Samsung Captivate for AT&T preview

AT&T may have been accused of crippling its Android phones, but the Samsung Captivate — one of the US versions of the Galaxy S — is about to change all of that. Oh sure, the company released the specs last week, but us resourceful folk got some hands-on time with the Super AMOLED-boasting, Android 2.1 phone prior to its unknown stateside launch. The model we got to play with was clearly an early build (it wasn’t even branded Samsung or AT&T), but that didn’t stop us from putting it through the paces at a local Starbucks. Hit the break for a bulleted breakdown of our impressions and a short hands-on video. Oh, and don’t forget to make a pit stop at the gallery below before getting into the good stuff.

  • Hardware: The 4-inch Captivate isn’t as large and in charge as the 4.3-inch Droid X or EVO, but in our opinion it’s just the right size. While the design isn’t all that unique, there’s something about the all-screen phone that is pretty striking, and there’s no denying that the hardware was very thin and light in hand. The curved bottom lip reminds us of the BlackBerry Storm for some reason, and it too has four touch sensitive buttons. Oh, and for those that were hoping the Captivate looked like the Galaxy S, we can confirm that the two look more like distant cousins than siblings.

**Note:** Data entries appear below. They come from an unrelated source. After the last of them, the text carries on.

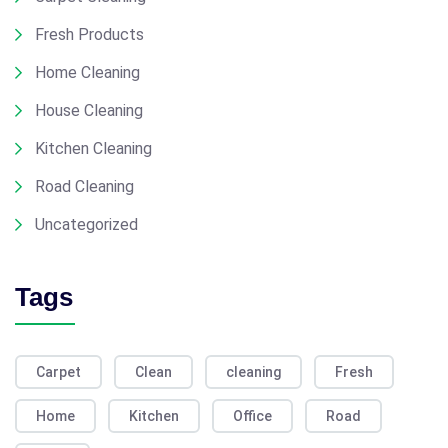
Fresh Products
Home Cleaning
House Cleaning
Kitchen Cleaning
Road Cleaning
Uncategorized
Tags
Carpet
Clean
cleaning
Fresh
Home
Kitchen
Office
Road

  • Screen: The Captivate has the same Super AMOLED display as the Galaxy S, and we’ll have toagree with our English counterpart who said “it is one of the finest displays you can hope to lay eyes on.” We didn’t get to test the display in sunlight, but indoors and outdoors (around dusk) it was seriously bright and crisp. The photos and video below don’t really do justice to the quality, but when we watched a video clip colors just popped and looking at the preloaded wallpapers was all sorts of glorious. We found the capacitive touchscreen itself to be mighty responsive.
  • Software: The phone we saw was running Android 2.1 and some version of Samsung’sTouchWiz — we’re assuming it’s 3.0 like the Galaxy S we saw in London a few days ago. The skin isn’t too distracting and actually polishes up Android a bit. There’s the ability to decorate the panes with Samsung widgets, one of which includes a funky social networking feed. There’s also a helpful settings bar that reveals itself when you slide down the Android window shade. Samsung’s also preloaded Swype, which is always a welcome addition. All in all, we’re just happy to see AT&T hasn’t done much to the OS, or at least as far as we could tell. Sure, there are the usual carrier applications, like AT&T Navigation, Music and Tones, but that’s really about it.

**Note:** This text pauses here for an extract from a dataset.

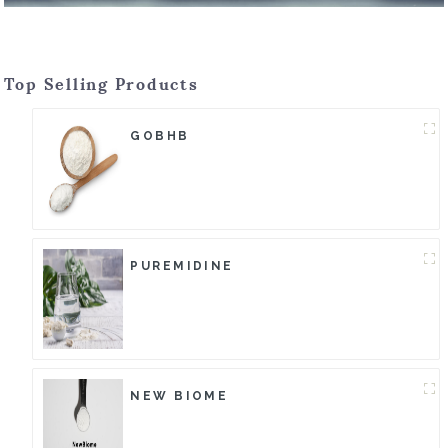
Top Selling Products
GOBHB
PUREMIDINE
NEW BIOME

  • Camera: For some reason the Captivate doesn’t have a dedicated physical camera button or a flash, but its 5-megapixel camera took some decent quality shots from what we could tell in our short time with it. We didn’t have any problem focusing and snapping some pics. When we went to shoot some 720p video, there wasn’t any lag in capturing, and for whatever it’s worth, playing the video on the screen looked crisp and clear.
  • Performance: Here’s the part where we hope to the powers that be that Samsung is hard at work or the Captivate we saw was an extremely early model. The phone we demoed was powered by an ARMv7 processor running at 800MHz — though according to the official press release the phone is planned to have a 1GHz ARMv7 core (a Samsung Hummingbird, to be specific). Regardless, it was quite sluggish when maneuvering through menus, launching apps and trying to back track to the homescreen — it was nowhere near as snappy as what we’ve seen in videos from the Galaxy S or as the Droid X we saw last week. The model we saw wasconfirmed to be a few months old, so our guess is that the final version will be a whole lot snappier than what we saw. Or at least that’s what we’re really hoping since the rest of the Captivate experience was pretty, well for lack of a better word… captivating.